Proudly Australian owned, designed, and manufactured (3D Printed) in Brisbane, Queensland by Bingtastic – a small family IT company. We started making these in 2012 when the latch broke in our Territory, and we’ve sold over 1,500 of them across Australia, New Zealand, and around the world!
I’m Daniel Bingham, and I’m a Microsoft Certified Systems Engineer and computer programmer. If you have any questions you can email me directly. Most of the time I’m writing custom cloud applications, but I really wanted an excuse to buy a 3D printer, and thanks to this part, I’m up to my 7th printer now.
3D printing can make better parts. Most plastic parts (like this one from Ford) are made by a process called injection moulding. In order to make overhanging parts, they need to put pins in place to support the mold. These pins create holes in the original parts. With 3D printing, we don’t need holes. Overhanging parts are supported during 3D printing by extra support material that is printed with the part, and removed afterwards. This means we can create stronger parts than factory injection molding because we don’t need holes. We added a couple of holes to our part to help you locate the springs, but they are small and have no bearing on the strength of the part. Point is we chose to add the holes, we weren’t forced to by our manufacturing method, and we filled in the holes that cause the original part to break and put even more material and reinforcing in that area.

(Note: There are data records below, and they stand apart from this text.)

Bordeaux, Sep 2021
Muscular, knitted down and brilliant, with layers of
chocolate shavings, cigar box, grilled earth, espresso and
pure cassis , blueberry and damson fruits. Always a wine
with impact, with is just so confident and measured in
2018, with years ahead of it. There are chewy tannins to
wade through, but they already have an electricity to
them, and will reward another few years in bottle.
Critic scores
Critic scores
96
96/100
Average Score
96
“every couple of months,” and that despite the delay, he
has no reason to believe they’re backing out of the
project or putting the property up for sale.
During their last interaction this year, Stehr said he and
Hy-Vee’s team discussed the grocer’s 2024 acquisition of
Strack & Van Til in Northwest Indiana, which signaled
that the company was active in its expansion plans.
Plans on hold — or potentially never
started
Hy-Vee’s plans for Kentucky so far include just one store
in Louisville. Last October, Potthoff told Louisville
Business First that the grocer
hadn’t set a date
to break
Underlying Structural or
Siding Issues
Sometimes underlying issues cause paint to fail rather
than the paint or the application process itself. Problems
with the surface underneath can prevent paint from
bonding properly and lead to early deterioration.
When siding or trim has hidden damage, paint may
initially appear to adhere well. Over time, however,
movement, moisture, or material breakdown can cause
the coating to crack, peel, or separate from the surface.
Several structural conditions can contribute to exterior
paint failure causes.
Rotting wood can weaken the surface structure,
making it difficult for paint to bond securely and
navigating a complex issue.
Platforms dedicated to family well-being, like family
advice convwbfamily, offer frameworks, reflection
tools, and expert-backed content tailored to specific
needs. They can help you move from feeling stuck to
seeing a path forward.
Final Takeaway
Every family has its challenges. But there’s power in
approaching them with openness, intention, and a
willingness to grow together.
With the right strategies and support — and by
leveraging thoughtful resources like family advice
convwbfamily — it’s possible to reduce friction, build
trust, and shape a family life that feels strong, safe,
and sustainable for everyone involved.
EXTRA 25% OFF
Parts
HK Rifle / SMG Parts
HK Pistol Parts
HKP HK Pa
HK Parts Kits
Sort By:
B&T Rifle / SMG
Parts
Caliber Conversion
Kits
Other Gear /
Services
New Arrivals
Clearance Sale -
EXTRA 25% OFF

3D Printing is amazing. If you want to know how it works, here’s the quick version: First you design the part using a 3D CAD program, then the 3D printer software slices the design into 0.2mm horizontal slices. The 3D printer takes a spool of ABS plastic (looks like a large reel of stiff, black fishing line) and melts the plastic through a nozzle at 260 degrees celsius to a very fine thread which it “prints” by moving over the workpiece like a plotter (sort of like an inkjet printer). Unlike an inkjet or plotter, the single extruder models can only do one colour (I use black ABS filament for this latch). After it completes a layer the printer lowers the workpiece 0.2mm and prints the next layer. It can take hours to print (this latch takes about 3 hours), and then you need to cut off the support material (extra bracing it prints to hold it together while being printed), and then clean up other marks on the plastic with a fine paintbrush and acetone. There are always small imperfections, and the finished product has various textures, including one I quite like which is a linen-like texture of the threads of each layer. Overall, it’s rather time consuming, the parts aren’t perfect, and there’s a lot of things you can’t 3D print, but in some cases it makes better parts – things that are impossible to make using traditional methods. 3D printing is a whole new ballgame when it comes to making things – custom made things you simply can’t buy.